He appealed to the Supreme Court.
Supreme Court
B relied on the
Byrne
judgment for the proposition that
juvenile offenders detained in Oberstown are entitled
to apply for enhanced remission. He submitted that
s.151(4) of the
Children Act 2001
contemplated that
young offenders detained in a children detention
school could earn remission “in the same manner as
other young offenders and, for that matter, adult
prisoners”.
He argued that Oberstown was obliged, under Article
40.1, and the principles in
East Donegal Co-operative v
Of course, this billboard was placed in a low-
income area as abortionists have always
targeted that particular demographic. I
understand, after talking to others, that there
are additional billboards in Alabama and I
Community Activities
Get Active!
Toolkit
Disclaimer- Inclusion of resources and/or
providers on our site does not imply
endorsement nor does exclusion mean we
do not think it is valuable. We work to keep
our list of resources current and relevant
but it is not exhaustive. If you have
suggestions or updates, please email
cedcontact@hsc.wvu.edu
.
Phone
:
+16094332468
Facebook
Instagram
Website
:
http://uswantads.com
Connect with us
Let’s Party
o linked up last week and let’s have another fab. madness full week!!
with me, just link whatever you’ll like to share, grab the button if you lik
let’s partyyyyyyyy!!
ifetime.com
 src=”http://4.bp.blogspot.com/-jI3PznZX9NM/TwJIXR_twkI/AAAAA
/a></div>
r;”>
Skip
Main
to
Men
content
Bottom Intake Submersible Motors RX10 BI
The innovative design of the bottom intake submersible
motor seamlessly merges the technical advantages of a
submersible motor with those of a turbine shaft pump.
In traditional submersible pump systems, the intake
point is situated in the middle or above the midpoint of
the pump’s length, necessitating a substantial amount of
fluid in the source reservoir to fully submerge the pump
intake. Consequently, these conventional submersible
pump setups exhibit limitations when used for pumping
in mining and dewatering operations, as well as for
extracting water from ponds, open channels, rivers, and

*****

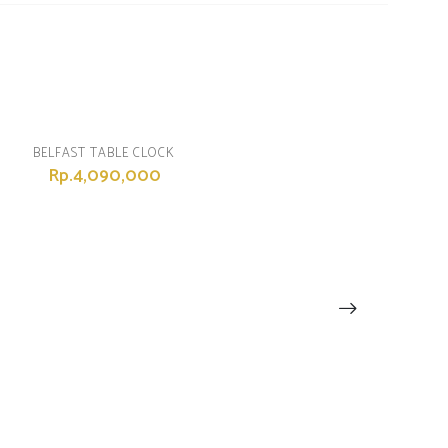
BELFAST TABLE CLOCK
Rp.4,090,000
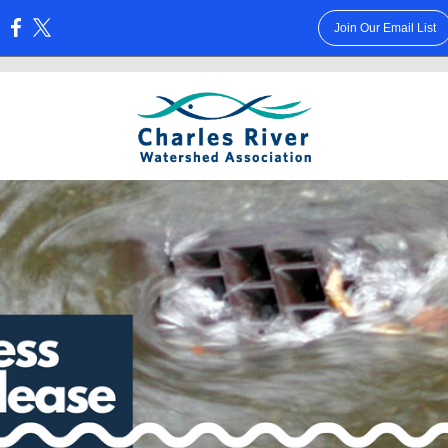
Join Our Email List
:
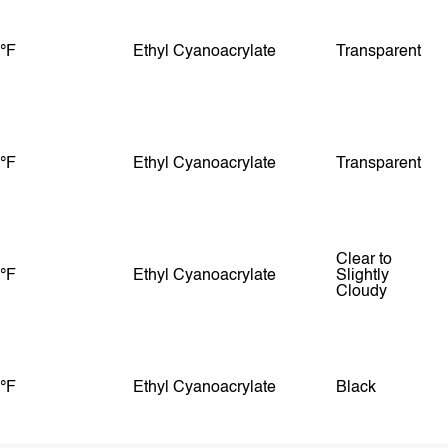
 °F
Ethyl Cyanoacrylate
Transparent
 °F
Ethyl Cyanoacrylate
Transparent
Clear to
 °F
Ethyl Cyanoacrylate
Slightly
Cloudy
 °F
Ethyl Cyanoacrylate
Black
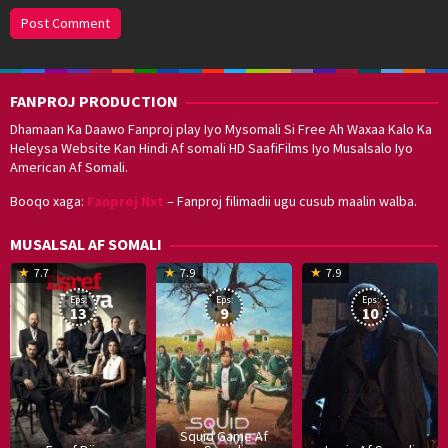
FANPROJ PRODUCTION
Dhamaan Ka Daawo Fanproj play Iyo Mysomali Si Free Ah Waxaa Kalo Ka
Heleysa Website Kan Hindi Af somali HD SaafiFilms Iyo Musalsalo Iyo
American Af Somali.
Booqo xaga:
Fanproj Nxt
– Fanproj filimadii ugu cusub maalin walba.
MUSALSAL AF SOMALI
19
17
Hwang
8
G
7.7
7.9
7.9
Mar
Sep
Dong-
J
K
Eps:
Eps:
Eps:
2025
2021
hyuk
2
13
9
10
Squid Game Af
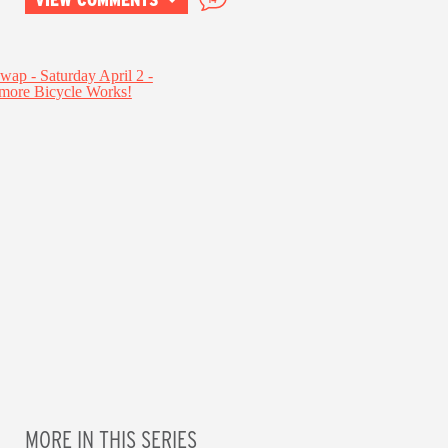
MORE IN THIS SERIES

*****

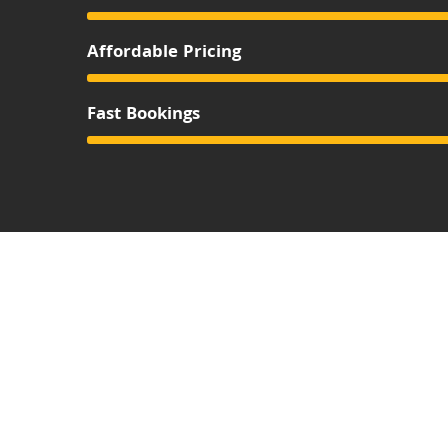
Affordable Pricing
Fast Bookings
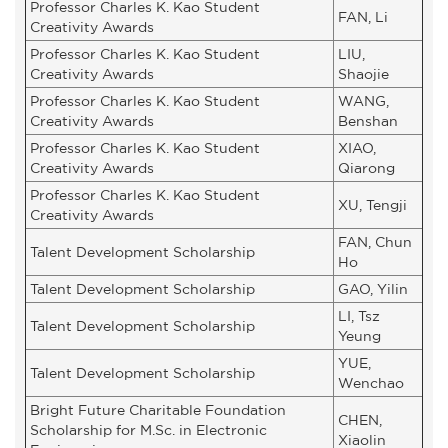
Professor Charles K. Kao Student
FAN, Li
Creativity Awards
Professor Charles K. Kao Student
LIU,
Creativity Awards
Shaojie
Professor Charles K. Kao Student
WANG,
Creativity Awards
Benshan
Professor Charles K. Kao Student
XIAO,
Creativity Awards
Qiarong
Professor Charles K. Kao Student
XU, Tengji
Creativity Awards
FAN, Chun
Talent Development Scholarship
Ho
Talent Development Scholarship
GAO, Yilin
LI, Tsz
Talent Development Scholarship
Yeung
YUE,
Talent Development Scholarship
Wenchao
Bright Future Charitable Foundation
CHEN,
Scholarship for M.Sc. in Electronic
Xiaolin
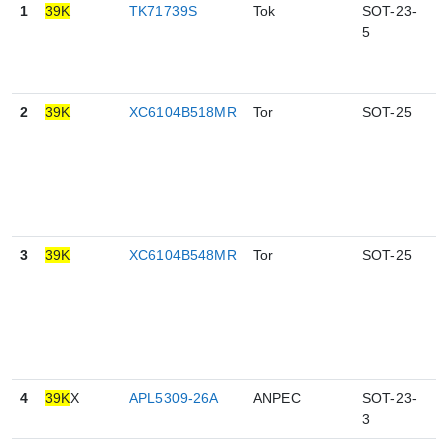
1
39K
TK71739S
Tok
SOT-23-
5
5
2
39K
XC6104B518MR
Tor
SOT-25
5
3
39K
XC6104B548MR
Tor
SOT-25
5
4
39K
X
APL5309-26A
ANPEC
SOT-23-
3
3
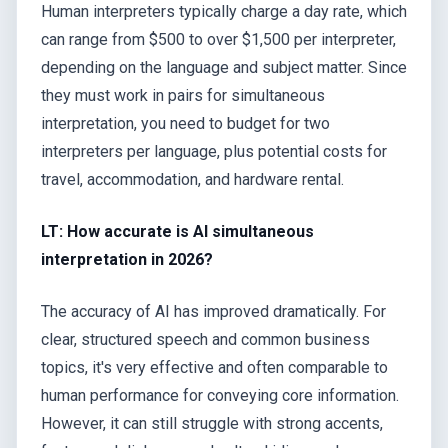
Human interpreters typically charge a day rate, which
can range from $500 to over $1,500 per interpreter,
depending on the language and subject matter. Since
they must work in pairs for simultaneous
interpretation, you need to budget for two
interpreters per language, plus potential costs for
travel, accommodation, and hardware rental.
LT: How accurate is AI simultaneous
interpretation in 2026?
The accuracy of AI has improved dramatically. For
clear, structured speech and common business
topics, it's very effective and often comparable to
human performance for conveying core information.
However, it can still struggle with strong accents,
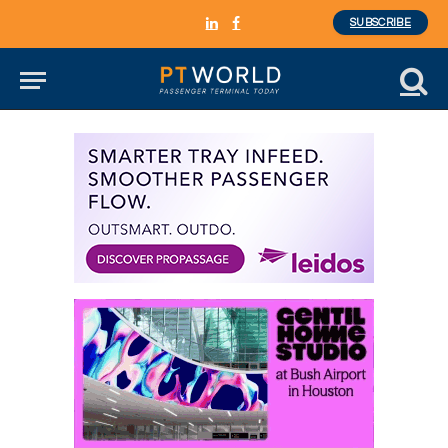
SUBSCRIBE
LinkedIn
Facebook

*****

AIM OF THE EXERCISE:
Search the entries for the word "Website", then list each line that holds it.

ANSWER TO THIS TASK:
Website
Heleysa Website Kan Hindi Af somali HD SaafiFilms Iyo Musalsalo Iyo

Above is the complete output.